-- WORKING DATA follows --
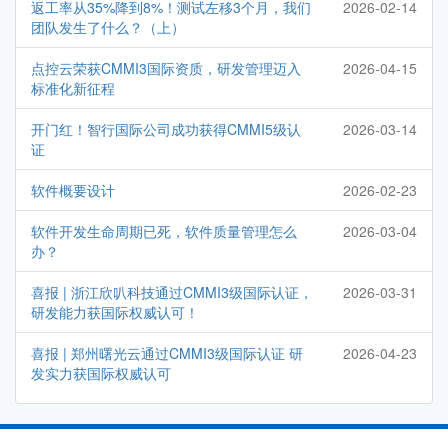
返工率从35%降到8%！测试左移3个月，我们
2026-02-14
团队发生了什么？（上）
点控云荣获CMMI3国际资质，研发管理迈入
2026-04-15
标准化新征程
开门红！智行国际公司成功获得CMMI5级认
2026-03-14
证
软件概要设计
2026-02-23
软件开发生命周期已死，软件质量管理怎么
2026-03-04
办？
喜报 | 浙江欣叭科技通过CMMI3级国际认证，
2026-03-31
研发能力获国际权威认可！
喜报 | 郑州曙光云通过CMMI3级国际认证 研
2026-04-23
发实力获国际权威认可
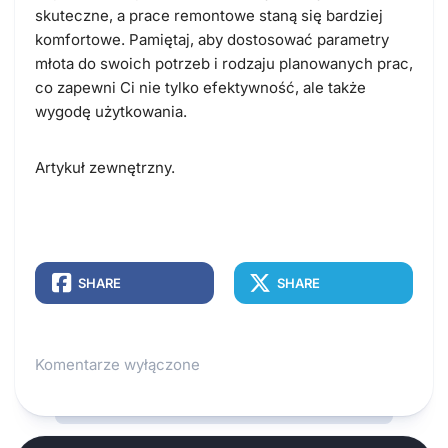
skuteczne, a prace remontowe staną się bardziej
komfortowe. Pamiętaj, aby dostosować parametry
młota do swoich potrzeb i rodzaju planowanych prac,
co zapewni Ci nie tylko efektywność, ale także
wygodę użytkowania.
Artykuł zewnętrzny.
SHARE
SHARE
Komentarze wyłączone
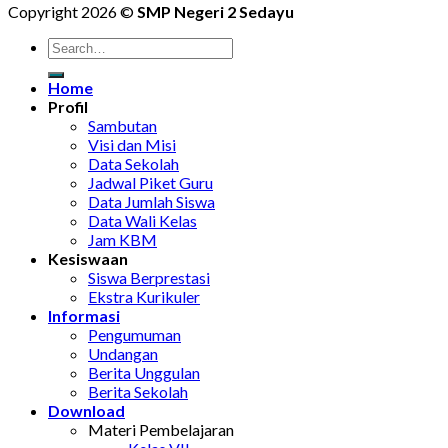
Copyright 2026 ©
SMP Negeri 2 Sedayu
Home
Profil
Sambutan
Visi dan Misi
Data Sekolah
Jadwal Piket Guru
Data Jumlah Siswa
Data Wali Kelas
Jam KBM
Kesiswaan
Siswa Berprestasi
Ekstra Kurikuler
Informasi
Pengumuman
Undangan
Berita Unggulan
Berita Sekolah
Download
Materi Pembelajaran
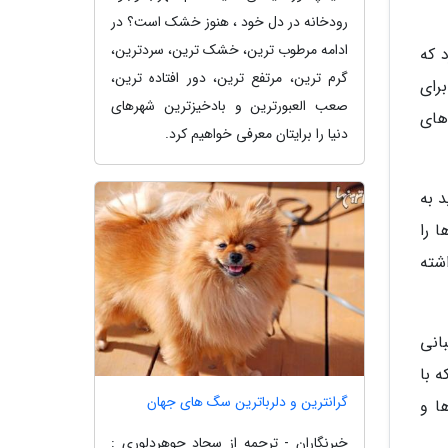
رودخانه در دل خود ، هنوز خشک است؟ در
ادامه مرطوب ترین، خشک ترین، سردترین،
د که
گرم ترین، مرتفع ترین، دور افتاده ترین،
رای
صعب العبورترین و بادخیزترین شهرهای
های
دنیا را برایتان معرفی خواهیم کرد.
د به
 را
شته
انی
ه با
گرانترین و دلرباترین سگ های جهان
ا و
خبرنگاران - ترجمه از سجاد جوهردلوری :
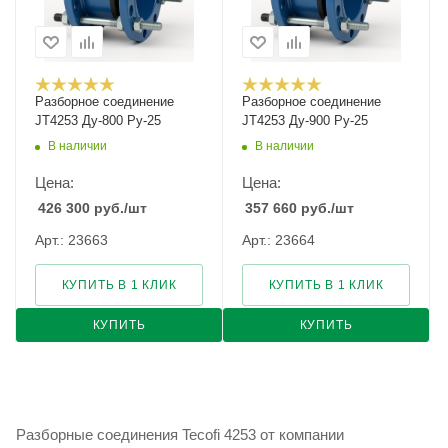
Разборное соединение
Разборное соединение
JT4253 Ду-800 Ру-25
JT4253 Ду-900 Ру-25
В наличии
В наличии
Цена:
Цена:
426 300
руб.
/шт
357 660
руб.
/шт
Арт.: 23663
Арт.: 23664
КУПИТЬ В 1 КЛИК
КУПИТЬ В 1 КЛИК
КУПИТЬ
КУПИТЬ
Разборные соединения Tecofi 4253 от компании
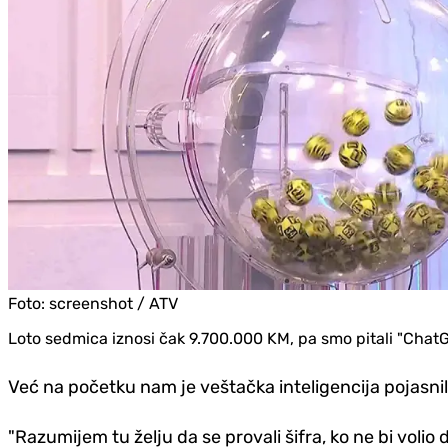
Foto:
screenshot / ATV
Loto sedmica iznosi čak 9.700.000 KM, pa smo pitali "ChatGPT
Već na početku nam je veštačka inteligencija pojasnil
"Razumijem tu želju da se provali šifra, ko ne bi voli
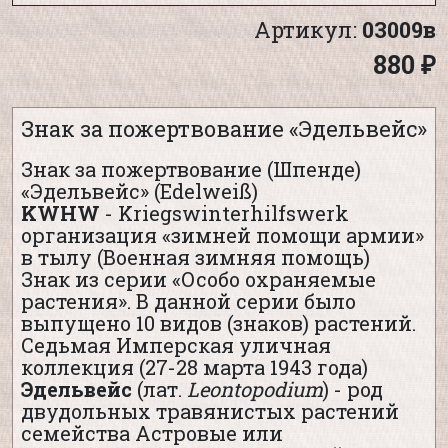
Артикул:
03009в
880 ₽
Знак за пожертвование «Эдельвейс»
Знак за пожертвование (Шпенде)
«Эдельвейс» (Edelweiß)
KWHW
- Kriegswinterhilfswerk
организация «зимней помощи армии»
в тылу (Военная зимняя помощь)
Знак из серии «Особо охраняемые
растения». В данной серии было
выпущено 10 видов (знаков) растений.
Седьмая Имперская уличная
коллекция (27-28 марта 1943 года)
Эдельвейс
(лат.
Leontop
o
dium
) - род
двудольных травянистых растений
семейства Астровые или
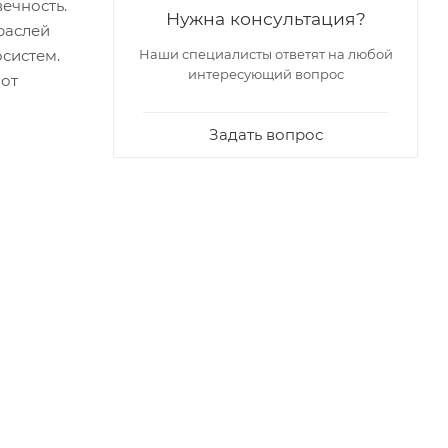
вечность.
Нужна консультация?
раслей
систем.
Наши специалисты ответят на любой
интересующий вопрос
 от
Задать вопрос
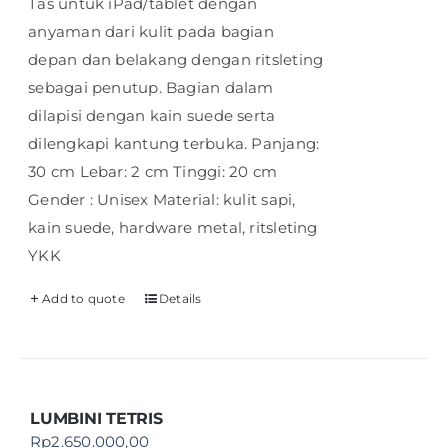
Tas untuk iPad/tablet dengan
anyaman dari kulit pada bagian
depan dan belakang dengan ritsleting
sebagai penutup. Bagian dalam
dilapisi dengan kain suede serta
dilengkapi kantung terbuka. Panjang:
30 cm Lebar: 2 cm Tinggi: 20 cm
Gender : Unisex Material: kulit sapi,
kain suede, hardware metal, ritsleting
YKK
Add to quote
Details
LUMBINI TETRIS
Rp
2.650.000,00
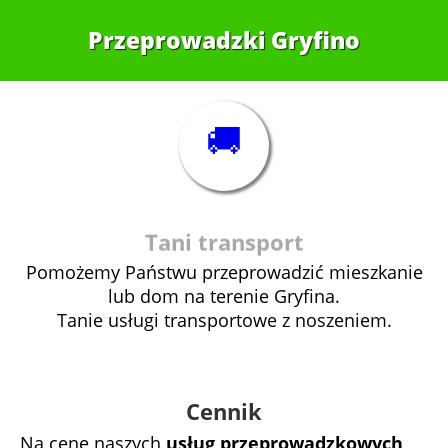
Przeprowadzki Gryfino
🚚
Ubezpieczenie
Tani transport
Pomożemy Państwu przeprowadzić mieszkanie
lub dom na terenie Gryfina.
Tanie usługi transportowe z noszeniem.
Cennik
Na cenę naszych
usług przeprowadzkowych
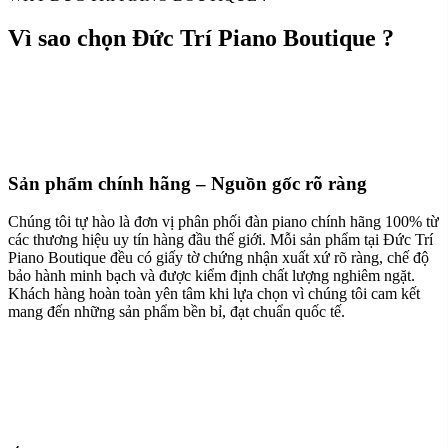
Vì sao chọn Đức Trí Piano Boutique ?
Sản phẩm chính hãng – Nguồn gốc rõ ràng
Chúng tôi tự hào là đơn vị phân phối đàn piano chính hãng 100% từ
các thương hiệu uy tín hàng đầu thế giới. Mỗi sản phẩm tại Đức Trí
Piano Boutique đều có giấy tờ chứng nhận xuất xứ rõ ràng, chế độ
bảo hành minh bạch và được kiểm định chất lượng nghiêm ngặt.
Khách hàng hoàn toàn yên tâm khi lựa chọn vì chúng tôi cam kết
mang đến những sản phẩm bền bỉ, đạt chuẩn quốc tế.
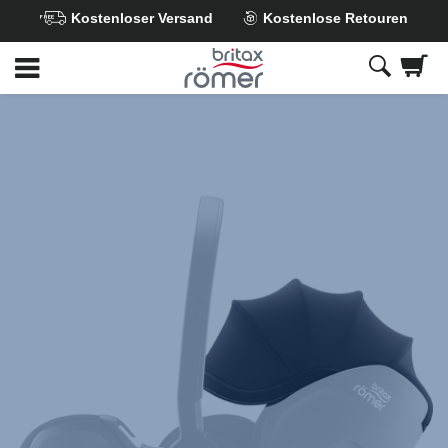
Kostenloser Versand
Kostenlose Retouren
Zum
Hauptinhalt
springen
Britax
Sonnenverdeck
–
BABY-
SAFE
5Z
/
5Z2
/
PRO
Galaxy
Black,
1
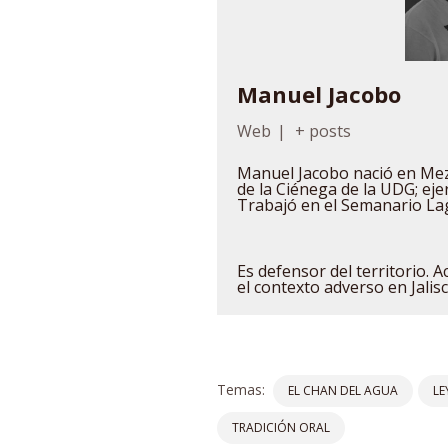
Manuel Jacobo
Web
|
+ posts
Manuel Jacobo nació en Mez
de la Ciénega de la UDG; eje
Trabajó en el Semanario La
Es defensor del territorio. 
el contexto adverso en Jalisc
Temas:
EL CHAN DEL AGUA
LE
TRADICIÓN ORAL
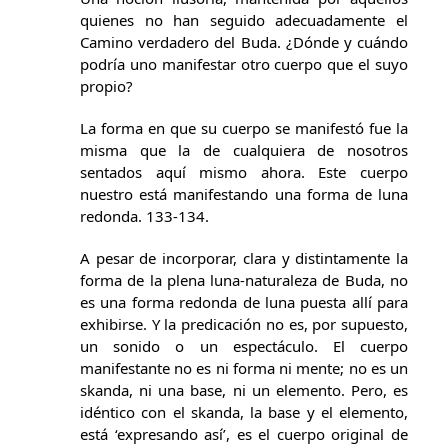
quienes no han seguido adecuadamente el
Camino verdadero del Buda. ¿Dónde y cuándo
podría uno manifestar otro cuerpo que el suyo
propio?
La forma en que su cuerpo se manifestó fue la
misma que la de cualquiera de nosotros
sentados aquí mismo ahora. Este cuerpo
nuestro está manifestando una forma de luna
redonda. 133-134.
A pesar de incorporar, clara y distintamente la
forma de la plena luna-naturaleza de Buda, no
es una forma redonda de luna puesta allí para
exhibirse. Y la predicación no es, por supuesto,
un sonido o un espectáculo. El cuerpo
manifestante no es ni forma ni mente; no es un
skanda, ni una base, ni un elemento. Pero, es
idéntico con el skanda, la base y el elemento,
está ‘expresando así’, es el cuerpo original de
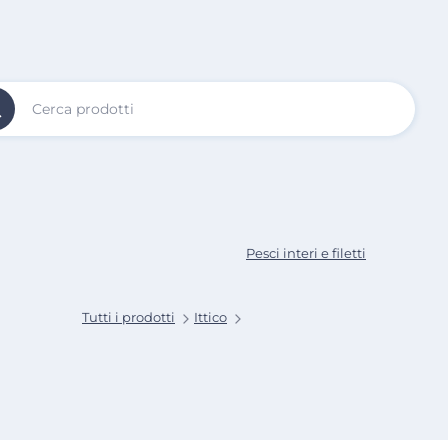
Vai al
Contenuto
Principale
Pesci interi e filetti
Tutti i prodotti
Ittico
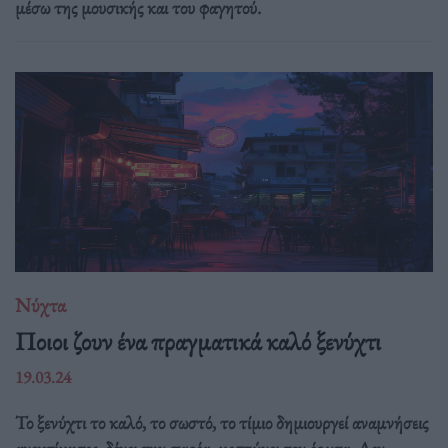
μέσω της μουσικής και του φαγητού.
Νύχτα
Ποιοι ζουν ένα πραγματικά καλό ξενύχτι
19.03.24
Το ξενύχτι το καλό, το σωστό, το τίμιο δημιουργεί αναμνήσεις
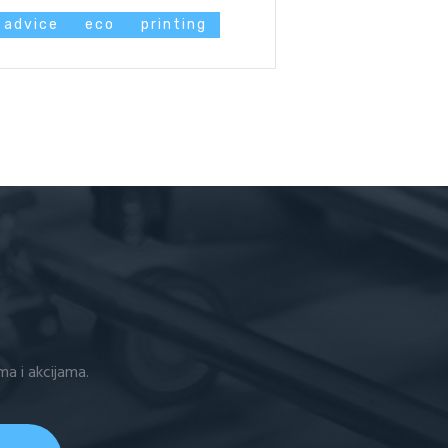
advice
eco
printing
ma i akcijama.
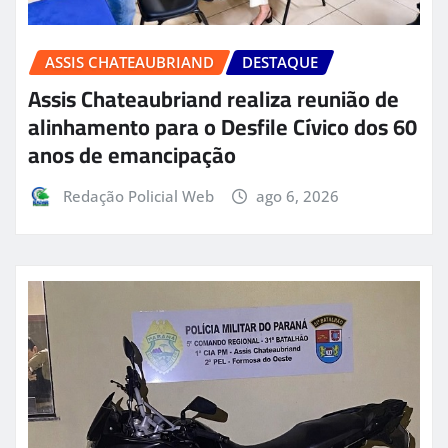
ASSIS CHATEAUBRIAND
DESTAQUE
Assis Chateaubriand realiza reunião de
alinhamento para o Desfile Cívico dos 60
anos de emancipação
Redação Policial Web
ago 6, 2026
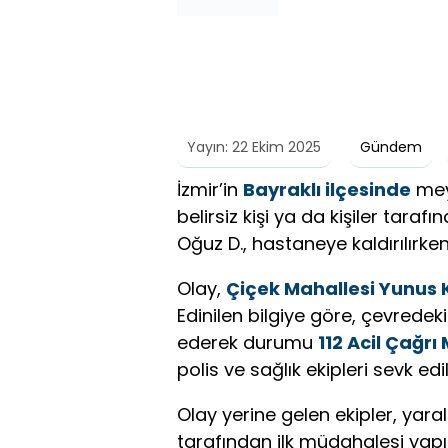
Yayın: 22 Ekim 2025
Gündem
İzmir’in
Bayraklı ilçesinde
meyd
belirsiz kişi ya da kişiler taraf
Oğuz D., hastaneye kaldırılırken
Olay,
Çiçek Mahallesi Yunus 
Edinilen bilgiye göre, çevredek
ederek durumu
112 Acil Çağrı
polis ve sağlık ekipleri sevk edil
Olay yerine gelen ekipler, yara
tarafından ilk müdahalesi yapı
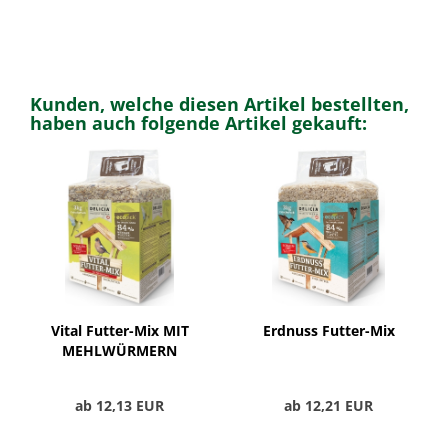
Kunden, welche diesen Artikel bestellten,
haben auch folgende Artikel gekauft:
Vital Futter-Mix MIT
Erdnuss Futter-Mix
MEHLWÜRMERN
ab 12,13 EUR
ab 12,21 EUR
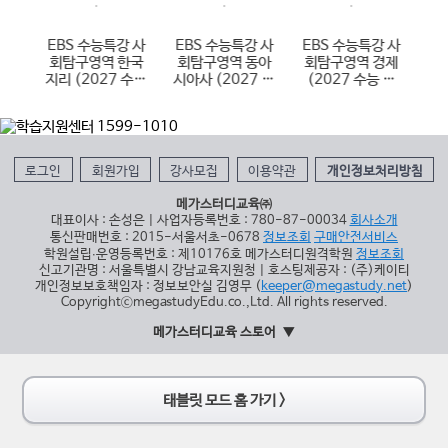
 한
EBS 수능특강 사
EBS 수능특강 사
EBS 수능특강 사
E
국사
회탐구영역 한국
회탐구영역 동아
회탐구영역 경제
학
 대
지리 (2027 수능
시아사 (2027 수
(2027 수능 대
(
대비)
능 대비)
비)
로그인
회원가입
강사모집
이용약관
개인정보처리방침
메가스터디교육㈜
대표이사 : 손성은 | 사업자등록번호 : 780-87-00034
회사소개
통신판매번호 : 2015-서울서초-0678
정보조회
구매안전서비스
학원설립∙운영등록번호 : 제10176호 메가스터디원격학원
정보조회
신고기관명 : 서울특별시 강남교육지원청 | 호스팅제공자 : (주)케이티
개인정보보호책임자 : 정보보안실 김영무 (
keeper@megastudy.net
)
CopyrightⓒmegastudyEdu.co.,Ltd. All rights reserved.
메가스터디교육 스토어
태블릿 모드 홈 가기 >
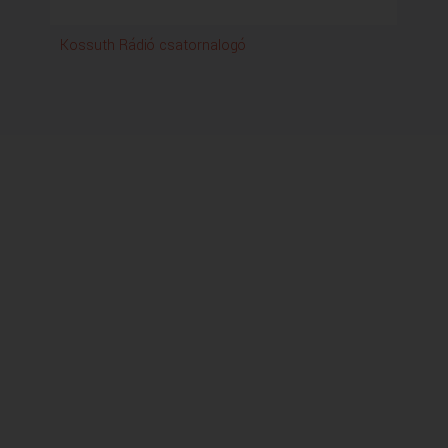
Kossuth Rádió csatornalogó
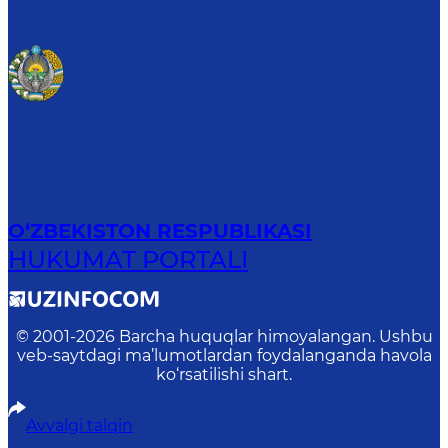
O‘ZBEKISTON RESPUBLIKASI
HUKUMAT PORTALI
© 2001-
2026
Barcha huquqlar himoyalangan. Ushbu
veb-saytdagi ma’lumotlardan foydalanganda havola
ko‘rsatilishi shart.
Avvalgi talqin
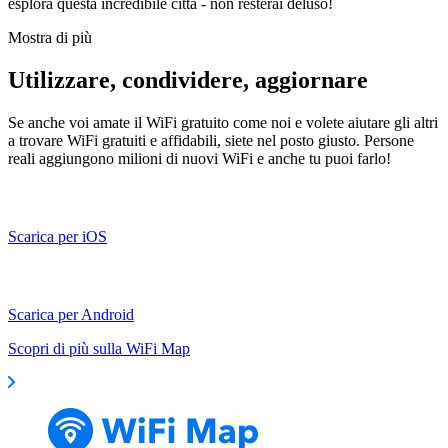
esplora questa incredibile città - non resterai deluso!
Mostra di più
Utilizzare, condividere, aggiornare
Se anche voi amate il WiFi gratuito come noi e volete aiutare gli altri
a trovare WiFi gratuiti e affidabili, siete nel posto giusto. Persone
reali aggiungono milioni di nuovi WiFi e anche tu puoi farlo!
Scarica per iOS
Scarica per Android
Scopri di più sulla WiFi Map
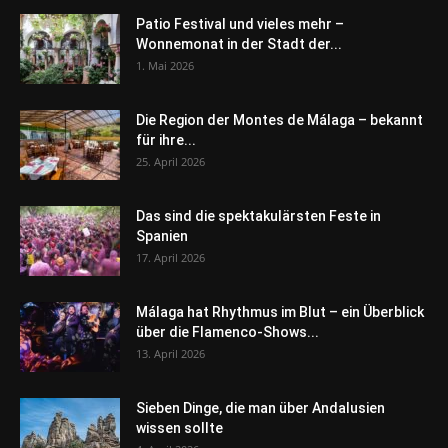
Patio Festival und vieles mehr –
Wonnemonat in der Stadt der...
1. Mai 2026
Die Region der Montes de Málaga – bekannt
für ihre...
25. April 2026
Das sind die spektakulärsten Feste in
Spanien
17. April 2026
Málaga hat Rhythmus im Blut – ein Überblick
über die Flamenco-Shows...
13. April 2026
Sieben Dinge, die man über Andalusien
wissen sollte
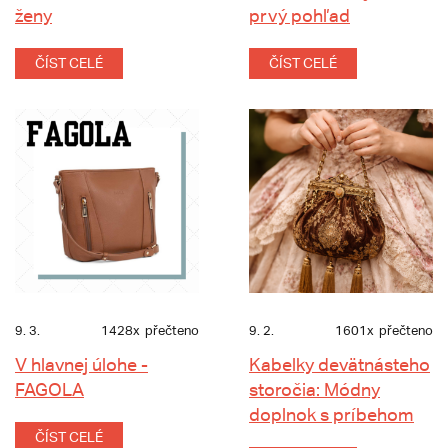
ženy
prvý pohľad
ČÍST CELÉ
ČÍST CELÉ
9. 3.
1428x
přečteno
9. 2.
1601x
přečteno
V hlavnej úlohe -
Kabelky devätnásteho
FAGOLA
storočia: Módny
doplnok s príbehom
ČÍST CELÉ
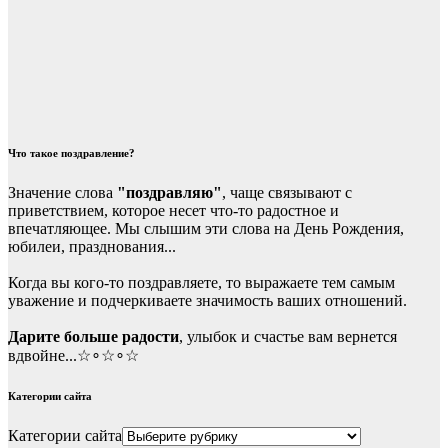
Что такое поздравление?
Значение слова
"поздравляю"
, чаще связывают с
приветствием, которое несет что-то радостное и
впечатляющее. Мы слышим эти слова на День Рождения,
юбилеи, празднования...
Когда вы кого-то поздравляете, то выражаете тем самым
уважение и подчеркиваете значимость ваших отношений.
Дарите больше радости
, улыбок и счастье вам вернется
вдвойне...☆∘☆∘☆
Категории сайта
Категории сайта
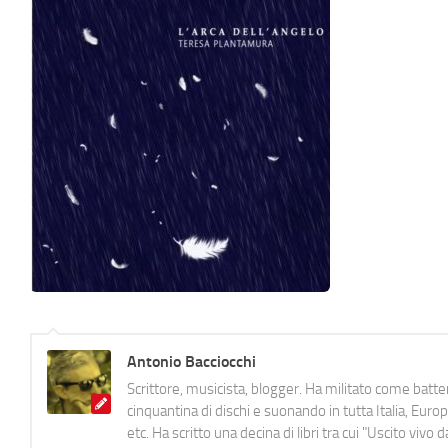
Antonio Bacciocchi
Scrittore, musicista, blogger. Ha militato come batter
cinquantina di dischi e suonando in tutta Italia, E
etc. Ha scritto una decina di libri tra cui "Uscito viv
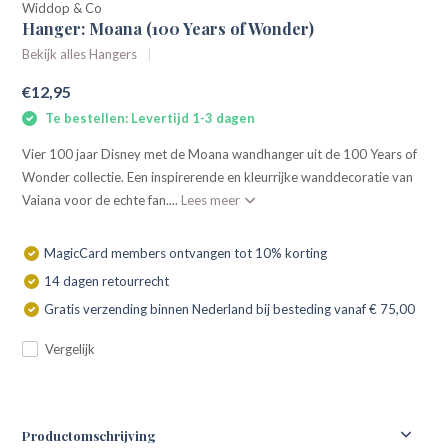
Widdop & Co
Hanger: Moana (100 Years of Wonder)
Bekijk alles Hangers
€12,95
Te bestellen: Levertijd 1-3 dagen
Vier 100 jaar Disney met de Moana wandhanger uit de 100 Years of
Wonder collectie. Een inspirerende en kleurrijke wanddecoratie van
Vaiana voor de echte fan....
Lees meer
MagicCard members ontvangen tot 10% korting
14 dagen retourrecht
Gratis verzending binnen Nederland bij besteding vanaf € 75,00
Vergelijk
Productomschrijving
-- WORKING DATA concluded --
• _WORK TO BE COMPLETED_: From the records above, copy exactly the lines starting at the one with "Jadwal Piket Guru" and ending at the one with "Tas untuk iPad/tablet dengan", and no others. Pictures stay out.

• _RESPONSE AREA_:
Jadwal Piket Guru
Data Jumlah Siswa
Data Wali Kelas
Jam KBM
Kesiswaan
Siswa Berprestasi
Ekstra Kurikuler
Informasi
Pengumuman
Undangan
Berita Unggulan
Berita Sekolah
Download
Materi Pembelajaran
رودخانه در دل خود ، هنوز خشک است؟ در
ادامه مرطوب ترین، خشک ترین، سردترین،
د که
گرم ترین، مرتفع ترین، دور افتاده ترین،
رای
صعب العبورترین و بادخیزترین شهرهای
های
دنیا را برایتان معرفی خواهیم کرد.
د به
 را
شته
انی
ه با
گرانترین و دلرباترین سگ های جهان
ا و
خبرنگاران - ترجمه از سجاد جوهردلوری :
Разборное соединение
Разборное соединение
JT4253 Ду-800 Ру-25
JT4253 Ду-900 Ру-25
В наличии
В наличии
Цена:
Цена:
426 300
руб.
/шт
357 660
руб.
/шт
Арт.: 23663
Арт.: 23664
КУПИТЬ В 1 КЛИК
КУПИТЬ В 1 КЛИК
КУПИТЬ
КУПИТЬ
Разборные соединения Tecofi 4253 от компании
Foto:
screenshot / ATV
Loto sedmica iznosi čak 9.700.000 KM, pa smo pitali "ChatGPT
Već na početku nam je veštačka inteligencija pojasnil
"Razumijem tu želju da se provali šifra, ko ne bi voli
Артикул:
03009в
880 ₽
Знак за пожертвование «Эдельвейс»
Знак за пожертвование (Шпенде)
«Эдельвейс» (Edelweiß)
KWHW
- Kriegswinterhilfswerk
организация «зимней помощи армии»
в тылу (Военная зимняя помощь)
Знак из серии «Особо охраняемые
растения». В данной серии было
выпущено 10 видов (знаков) растений.
Седьмая Имперская уличная
коллекция (27-28 марта 1943 года)
Эдельвейс
(лат.
Leontop
o
dium
) - род
двудольных травянистых растений
семейства Астровые или
вечность.
Нужна консультация?
раслей
систем.
Наши специалисты ответят на любой
интересующий вопрос
 от
Задать вопрос
Tas untuk iPad/tablet dengan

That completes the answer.